Greetings, AoPS! IndyINTEGIRLS will be hosting a virtual math competition on May 25,
2024 from 12 PM to 3 PM EST. Join other woman-identifying and/or non-binary "STEMinists" in solving problems, socializing, playing games, winning prizes, and more! If you are interested in competing, please register here![/center]

----------

[center]Important Information[/center]

Eligibility: This competition is open to all woman-identifying and non-binary students in middle and high school. Non-Indiana residents and international students are welcome as well!

Format: There will be a middle school and high school division. In each separate division, there will be an individual round and a team round, where students are grouped into teams of 3-4 and collaboratively solve a set of difficult problems. There will also be a buzzer/countdown/Kahoot-style round, where students from both divisions are grouped together to compete in a MATHCOUNTS-style countdown round! There will be prizes for the top competitors in each division.

Problem Difficulty: Our amazing team of problem writers is working hard to ensure that there will be problems for problem-solvers of all levels! The middle school problems will range from MATHCOUNTS school round to AMC 10 level, while the high school problems will be for more advanced problem-solvers. The team round problems will cover various difficulty levels and are meant to be more difficult, while the countdown/buzzer/Kahoot round questions will be similar to MATHCOUNTS state to MATHCOUNTS Nationals countdown round in difficulty.

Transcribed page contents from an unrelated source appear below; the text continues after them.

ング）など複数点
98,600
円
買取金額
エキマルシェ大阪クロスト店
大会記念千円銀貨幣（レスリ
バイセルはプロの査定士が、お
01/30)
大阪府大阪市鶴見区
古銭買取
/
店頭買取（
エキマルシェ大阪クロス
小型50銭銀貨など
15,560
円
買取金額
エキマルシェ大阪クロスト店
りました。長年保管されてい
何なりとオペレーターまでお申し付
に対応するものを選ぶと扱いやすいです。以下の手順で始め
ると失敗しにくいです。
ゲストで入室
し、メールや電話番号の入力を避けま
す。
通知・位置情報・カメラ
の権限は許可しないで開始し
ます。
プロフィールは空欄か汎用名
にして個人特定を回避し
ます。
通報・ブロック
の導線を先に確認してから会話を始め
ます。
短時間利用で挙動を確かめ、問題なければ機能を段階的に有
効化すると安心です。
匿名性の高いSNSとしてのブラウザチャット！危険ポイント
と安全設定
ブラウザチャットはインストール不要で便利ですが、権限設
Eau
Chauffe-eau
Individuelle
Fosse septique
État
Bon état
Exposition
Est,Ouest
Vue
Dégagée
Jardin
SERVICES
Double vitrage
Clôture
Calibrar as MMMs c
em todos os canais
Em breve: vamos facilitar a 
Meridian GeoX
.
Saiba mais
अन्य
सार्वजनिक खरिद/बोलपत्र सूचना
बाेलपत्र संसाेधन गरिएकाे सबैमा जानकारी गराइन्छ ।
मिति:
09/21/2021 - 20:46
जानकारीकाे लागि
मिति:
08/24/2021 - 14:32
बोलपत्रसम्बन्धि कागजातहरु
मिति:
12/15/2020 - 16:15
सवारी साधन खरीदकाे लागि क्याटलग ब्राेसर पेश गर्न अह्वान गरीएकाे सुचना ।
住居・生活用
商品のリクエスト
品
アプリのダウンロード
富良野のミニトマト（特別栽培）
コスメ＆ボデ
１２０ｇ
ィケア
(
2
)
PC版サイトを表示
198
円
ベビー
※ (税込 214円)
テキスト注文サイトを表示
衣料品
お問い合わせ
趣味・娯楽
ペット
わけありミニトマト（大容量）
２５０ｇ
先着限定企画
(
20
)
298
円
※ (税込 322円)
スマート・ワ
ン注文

Platform: This contest will be held virtually through Zoom. All competitors are required to have their cameras turned on at all times unless they have a reason for otherwise. Proctors and volunteers will be monitoring students at all times to prevent cheating and to create a fair environment for all students.

Prizes: At this moment, prizes are TBD, and more information will be provided and attached to this post as the competition date approaches. Rest assured, IndyINTEGIRLS has historically given out very generous cash prizes, and we intend on maintaining this generosity into our Spring Competition.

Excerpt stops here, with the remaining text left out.